The chromosomic segments bearing loci under selection were also investigated for genes known to be involved in reproductive development processes, using available literature (Wei et al., 2020; http://www.modelcrop.org/). Likewise, chromosomic segment bearing loci under selection were investigated for enrichment in quantitative trait loci (QTL) involved in DTHD, using the Gramene QTL database (http://www.gramene.org/).
Analysis of the temporal evolution of agro-climatic parameters
Climatological data (rainfall and temperature) of the 1961–2010 period were extracted from the archives of Guinea National Weather Service for a weather station in tropical forest area (N’Zérekoré, 7°48’53.2”N, 8°42’14.11”W) and a second station in the Sudanian savannah (Kankan, 10°23’01.65”N, 9°18’18.72”W) of the study region.

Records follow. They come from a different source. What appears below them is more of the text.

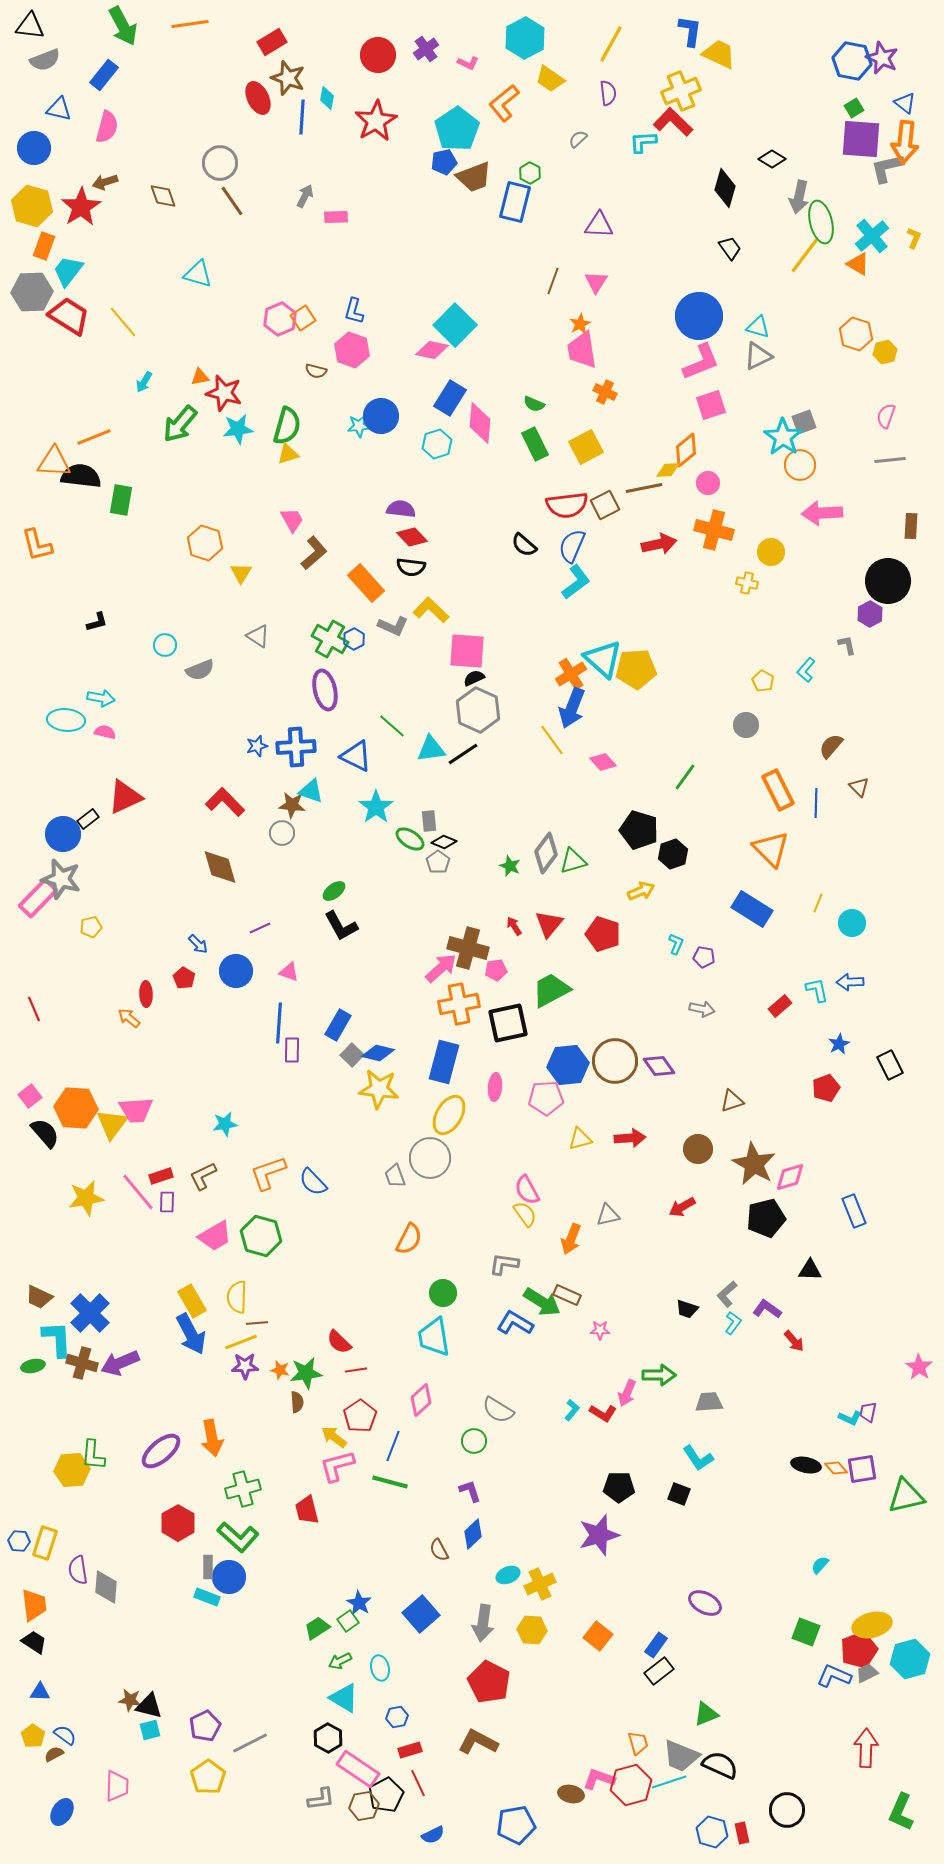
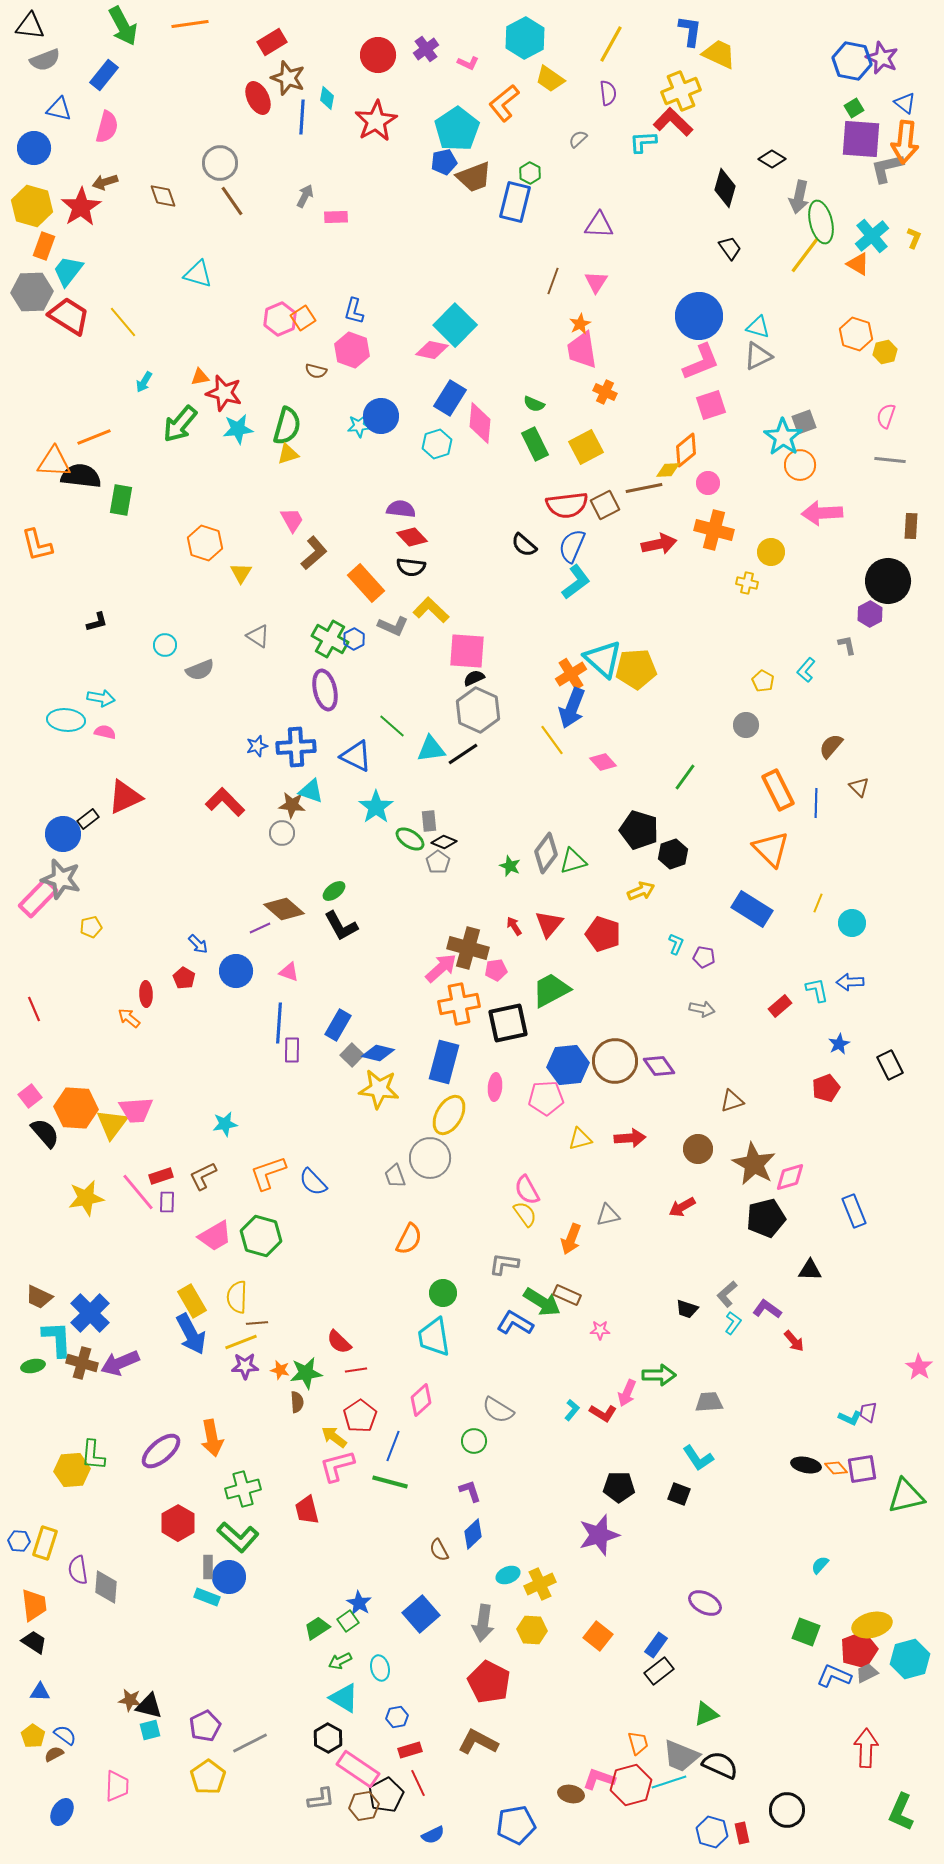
gray line at (890, 460): rotated 12 degrees clockwise
brown diamond at (220, 867): moved 64 px right, 42 px down; rotated 33 degrees counterclockwise
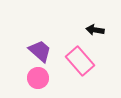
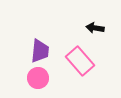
black arrow: moved 2 px up
purple trapezoid: rotated 55 degrees clockwise
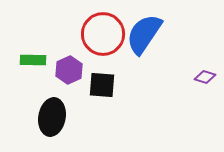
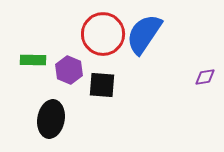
purple hexagon: rotated 12 degrees counterclockwise
purple diamond: rotated 25 degrees counterclockwise
black ellipse: moved 1 px left, 2 px down
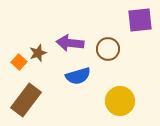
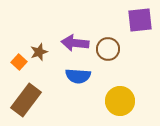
purple arrow: moved 5 px right
brown star: moved 1 px right, 1 px up
blue semicircle: rotated 20 degrees clockwise
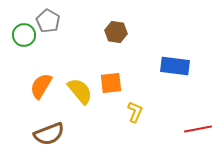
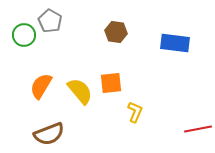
gray pentagon: moved 2 px right
blue rectangle: moved 23 px up
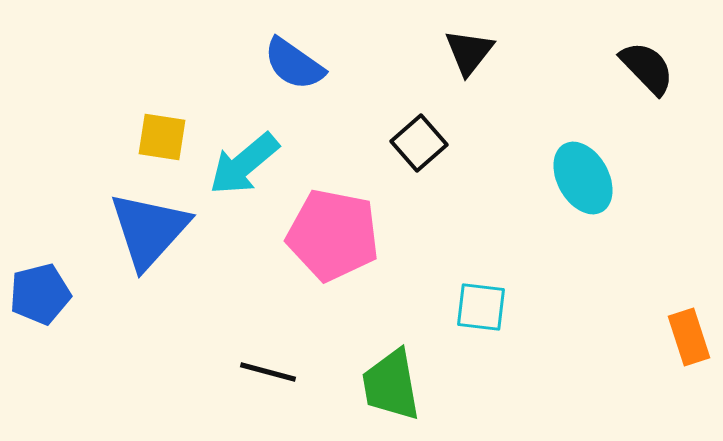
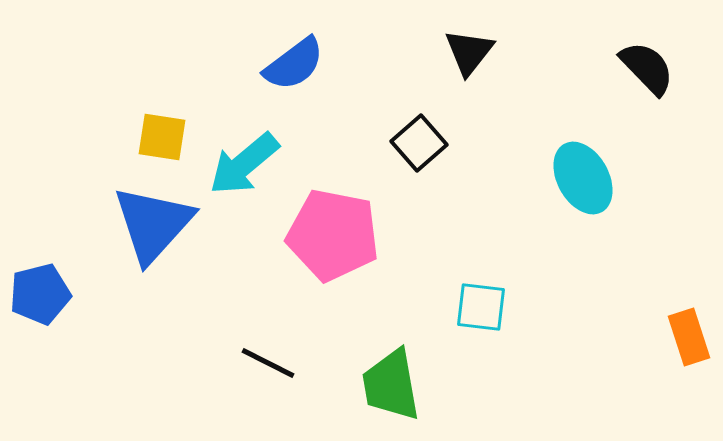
blue semicircle: rotated 72 degrees counterclockwise
blue triangle: moved 4 px right, 6 px up
black line: moved 9 px up; rotated 12 degrees clockwise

Evolution of the annual rainfall and of the annual crops’ growth season rainfall was characterised using the Lamb index (Lamb, 1982): \(I=({X}_{i}-X)/\sigma\), where \(I\) is the standardised anomaly (Lamb index), \({X}_{i}\) is the climatic variable (rainfall) for the year i (or a portion of the year i), \(X\) is the average of the same variable in a reference period considered as normal, and \(\sigma\) is the standard deviation of the variable in the reference period. The normal meteorological reference period considered was 1961–1990, as recommended by the World Meteorological Organisation (WMO, 1996). The period considered as “crops’ growth season” was from June 1st to the end of October. The same methods were used to characterise the evolution trends of the minimum and maximum temperatures.